Tip No. 1: Keep it short
Resumes shouldn’t be the length of doorstopper-size novels. “I’ve seen plenty of epic, never-ending-story resumes that can run five, seven, 10, or more pages,” says Auron. “Anything much beyond three pages is overkill. So when putting your resume together, make sure you’re including only information that adds real value.”
He adds, “A lot of people believe they have to include everything they’ve ever done, but a resume isn’t your entire career—it should present your highlights. Too much detail is particularly a problem with project-based resumes where people include every project they’ve worked on. You should include only a handful of projects, each of which demonstrates something unique you’ve delivered for the business or that shows off a different technical skill. Don’t list the 35 times you’ve done the same kind of SAP implementation.”
Tip No. 2: Don’t get lost in the technical weeds
On a tech resume, you might think you need to provide an exquisite amount of detail about your technical skills. Bad idea. “Beware of putting together a technical laundry list with every one of your skills,” Auron says. “You don’t want to include so much technology that people’s eyes glaze over, even if you’re looking for a job at the developer level. Remember, this is going to be first read by the human resources department. They’re not interested in that big a list. They just want to see your most important skills.”
Tip No. 3: Move beyond technology
As you become more accomplished and move higher up the job ladder, you need to emphasize management skills more and technical skills less.
“As you move into a leadership role, it’s true you’ll want to include some technical details on your resume if they’re critical, but they shouldn’t be your primary emphasis,” Auron explains.
Rather, emphasize the results you’ve achieved as a manager. Companies want to see the specific business problems you’ve solved using technology more than the technologies you’ve used to solve them. And you should always focus on the results rather than the actions you’ve taken to get the results.
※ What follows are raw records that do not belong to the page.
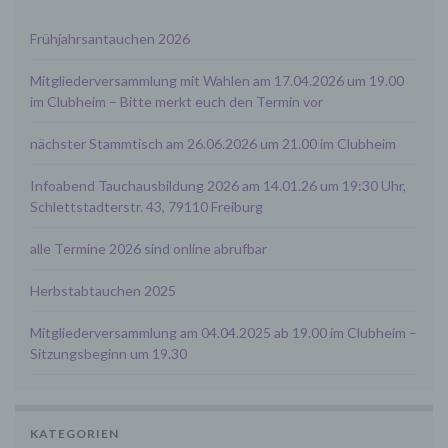
bezeichnet als "Dritt-Anbieter") eingesetzt werden
Frühjahrsantauchen 2026
und deren genannter Sitz im Ausland ist, ist davon
auszugehen, dass ein Datentransfer in die
Sitzstaaten der Dritt-Anbieter stattfindet. Die
Mitgliederversammlung mit Wahlen am 17.04.2026 um 19.00
Übermittlung von Daten in Drittstaaten erfolgt
im Clubheim – Bitte merkt euch den Termin vor
entweder auf Grundlage einer gesetzlichen
Erlaubnis, einer Einwilligung der Nutzer oder
nächster Stammtisch am 26.06.2026 um 21.00 im Clubheim
spezieller Vertragsklauseln, die eine gesetzlich
vorausgesetzte Sicherheit der Daten
Infoabend Tauchausbildung 2026 am 14.01.26 um 19:30 Uhr,
gewährleisten.
Schlettstadterstr. 43, 79110 Freiburg
3. Verarbeitung personenbezogener Daten
Die personenbezogenen Daten werden, neben
alle Termine 2026 sind online abrufbar
den ausdrücklich in dieser Datenschutzerklärung
genannten Verwendung, für die folgenden Zwecke
Herbstabtauchen 2025
auf Grundlage gesetzlicher Erlaubnisse oder
Einwilligungen der Nutzer verarbeitet:
Mitgliederversammlung am 04.04.2025 ab 19.00 im Clubheim –
- Die Zurverfügungstellung, Ausführung, Pflege,
Sitzungsbeginn um 19.30
Optimierung und Sicherung unserer Dienste-,
Service- und Nutzerleistungen;
- Die Gewährleistung eines effektiven
Kundendienstes und technischen Supports.
KATEGORIEN
Wir übermitteln die Daten der Nutzer an Dritte nur,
“On resumes I often see, ‘Did this, did that, was responsible for this, managed that,’ but there’s no business context included or description of the benefits,” he says. “You need to lay out the business problem you solved and the benefits you’ve achieved clearly.”
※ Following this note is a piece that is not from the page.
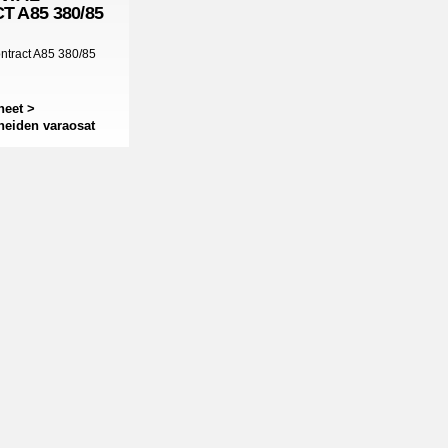
 A85 380/85
ntract A85 380/85
neet >
neiden varaosat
He also warns, “It’s a red flag if a hiring manager wants a huge amount of technical detail in a resume for a CTO job and it’s not a start-up where the CTO needs to be hands-on. You don’t want to find yourself in a job as CTO where you’re writing code or laying cable instead of doing the strategic, high-level work that CTOs need to do.”
Tip No. 4: Nobody cares what you did in 1987
There’s no need to include every job you’ve ever had, and doing so could be held against you.
“I’ve seen resumes where the jobs listed go back 30 and 40 years,” Auron says, “and that’s a problem. Age discrimination is illegal, and age discrimination is wrong. But age discrimination is everywhere in the workforce, especially in the technology industry, and you don’t want to be victimized by it.”
In addition, potential employers care about only your most recent jobs, so go just a few jobs back. “There’s no hard-and-fast rule to adhere to, but I generally don’t recommend going back further than 2002,” he says.
Tip No. 5: Put together a resume for your next job, not a previous one
Auron warns against putting together what he calls a bottom-of-the-ladder resume. He says, “People have a tendency to write their resumes based on what they did one, two, three, or more jobs ago. A line manager will tend to write a resume that looks like a developer resume, and a CIO/CTO will frequently write a resume that looks like a line manager’s resume.”
Carefully examine what you’re doing in your current job and what you want to do in your next one, and write a resume emphasizing the skills you have that are needed for that.